Infectious diseases remain the leading cause of pediatric mortality worldwide. V. cholerae causes a severe diarrheal disease leading to over 143,000 deaths and millions of cases each year, primarily affecting young children. While there are many strains of the V. cholerae species, only one can infect humans. The reason for this has been unclear for 50 years, hampering efforts to predict and prevent outbreaks.

“For decades, we’ve been trying to understand what allows cholera to infect humans,” said corresponding author Salvador Almagro-Moreno, PhD, St. Jude Department of Host-Microbe Interactions. “The answer was right in front of us the whole time — this small RNA hiding inside another gene is the real culprit.”

Researchers from the Almagro-Moreno lab previously compared bacterial DNA from patient and environmental samples, identifying variation in a gene called ompU. In this study, they discovered that the critical factor for infection was not the gene itself, but a small RNA encoded within it. Variations in this RNA had widespread effects on the expression of genes linked to human infection.

“We saw that this small RNA is the master regulator of host colonization and infection,” Almagro-Moreno said. “Variants in the small RNA from clinical samples controlled about 85% of the genes related to human infection, compared to just 15% for environmental variants.”

Small RNA variants have big consequences for colonization

One of the most important impacts of the small RNA’s control was its effect on biofilm formation. Biofilm is a protective coating some bacteria produce, but it can trigger a strong immune reaction in mammals. In cholera strains with human-associated small RNA variants, biofilm formation was suppressed, enabling the bacteria to avoid critical immune barriers.

“Typically, these bacteria get stuck in the mucus layer lining our gut, allowing our immune system to arrive and eliminate them,” Almagro-Moreno said. “Human-associated variants in the small RNA enable the bacteria to swim freely through this mucus layer, but when we mutated those small RNAs, the bacteria got caught and couldn’t colonize the gut and cause infection.”

To better understand which parts of the small RNA gave the cholera bacterium these adaptations to the mammalian gut, the researchers closely compared the sequences of this RNA between different strains of V. cholerae. Further analysis revealed that the small RNA has two distinct components: a variable region hidden within the ompU gene and a conserved region embedded outside it. This intrigued them and prompted the finding that the ompU gene itself can be freely exchanged between different bacteria.

Small RNA modularity provides flexibility

To understand how pathogens emerge in nature, the scientists mimicked the gene exchange process that innately happens in bacteria in their environment and swapped the variable regions of the small RNA. The swap reversed the bacterium’s behavior, allowing strains encoding the environmental version of the small RNA to regain their former infection capabilities.

“We found that the variable region of the small RNA is modular, like interchangeable camera lenses,” Almagro-Moreno said. “The conserved region is the part of the camera that always stays the same, but the bacteria can switch out their lenses, the gene containing the variable region, to adapt to different environments.”
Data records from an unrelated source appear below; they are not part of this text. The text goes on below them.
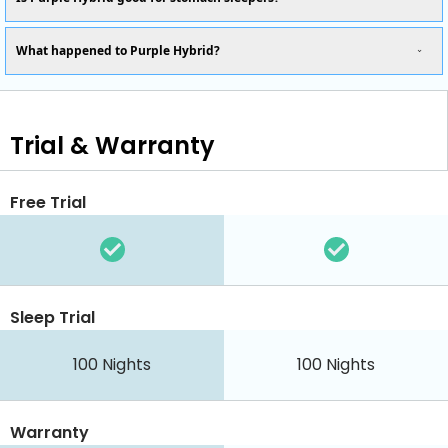
What happened to Purple Hybrid?
Trial & Warranty
Free Trial
Sleep Trial
100
Nights
100
Nights
Warranty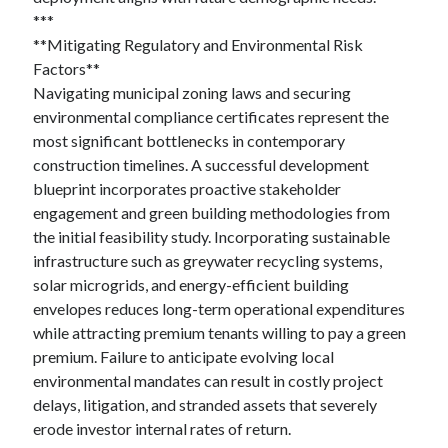
***
**Mitigating Regulatory and Environmental Risk
Factors**
Navigating municipal zoning laws and securing
environmental compliance certificates represent the
most significant bottlenecks in contemporary
construction timelines. A successful development
blueprint incorporates proactive stakeholder
engagement and green building methodologies from
the initial feasibility study. Incorporating sustainable
infrastructure such as greywater recycling systems,
solar microgrids, and energy-efficient building
envelopes reduces long-term operational expenditures
while attracting premium tenants willing to pay a green
premium. Failure to anticipate evolving local
environmental mandates can result in costly project
delays, litigation, and stranded assets that severely
erode investor internal rates of return.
These findings provide new insight into how the cholera bacterium evolved to infect humans. Because this RNA is an essential component for human infection, it could help identify strains with outbreak potential.
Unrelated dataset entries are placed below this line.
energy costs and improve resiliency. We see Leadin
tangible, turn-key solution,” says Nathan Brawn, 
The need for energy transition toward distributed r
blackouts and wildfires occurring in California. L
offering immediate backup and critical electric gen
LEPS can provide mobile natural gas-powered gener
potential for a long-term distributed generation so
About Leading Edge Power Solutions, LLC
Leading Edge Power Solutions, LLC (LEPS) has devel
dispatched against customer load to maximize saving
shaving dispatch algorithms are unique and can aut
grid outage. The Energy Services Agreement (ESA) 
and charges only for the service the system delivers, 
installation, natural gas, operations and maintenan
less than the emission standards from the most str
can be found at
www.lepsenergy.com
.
Diarrhea is a catastrophic pediatric disease that remains one of the three leading causes of childhood mortality worldwide. “By identifying this small RNA, we’ve moved closer to predicting which strains cause cholera outbreaks and how they cause them,” Almagro-Moreno said. “Our findings will help us improve prevention strategies to help children around the globe.”

Authors and funding

The study’s first author is Deepak Balasubramanian, St. Jude. The study’s other authors are Qinqin Pu, St. Jude; and Cole Crist, University of Central Florida.

The study was supported by grants from the National Science Foundation (CAREER award 2045671), Burroughs Wellcome Fund Investigator in the Pathogenesis of Infectious Disease (1021977) and the American Lebanese Syrian Associated Charities (ALSAC), the fundraising and awareness organization of St. Jude.

St. Jude Children’s Research Hospital
St. Jude Children’s Research Hospital is leading the way the world understands, treats, and cures childhood catastrophic diseases. From cancer to life-threatening blood disorders, neurological conditions, and infectious diseases, St. Jude is dedicated to advancing cures and means of prevention through groundbreaking research and compassionate care. Through global collaborations and innovative science, St. Jude is working to ensure that every child, everywhere, has the best chance at a healthy future.  To learn more, visit stjude.org, read St. Jude Progress, a digital magazine, and follow St. Jude on social media at @stjuderesearch.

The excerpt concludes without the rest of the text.